**WHAT THE EXERCISE ASKS**
Keep the wording of every entry exactly as it is while leaving the pictures out of your copy.

Page-level text extractions

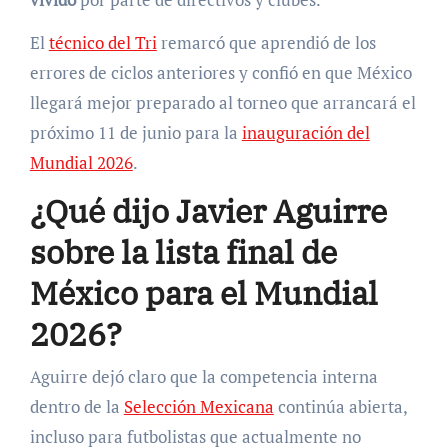
El
técnico del Tri
remarcó que aprendió de los
errores de ciclos anteriores y confió en que México
llegará mejor preparado al torneo que arrancará el
próximo 11 de junio para la
inauguración del
Mundial 2026
.
¿Qué dijo Javier Aguirre
sobre la lista final de
México para el Mundial
2026?
Aguirre dejó claro que la competencia interna
dentro de la
Selección Mexicana
continúa abierta,
incluso para futbolistas que actualmente no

**EXERCISE RESULT**
El
técnico del Tri
remarcó que aprendió de los
errores de ciclos anteriores y confió en que México
llegará mejor preparado al torneo que arrancará el
próximo 11 de junio para la
inauguración del
Mundial 2026
.
¿Qué dijo Javier Aguirre
sobre la lista final de
México para el Mundial
2026?
Aguirre dejó claro que la competencia interna
dentro de la
Selección Mexicana
continúa abierta,
incluso para futbolistas que actualmente no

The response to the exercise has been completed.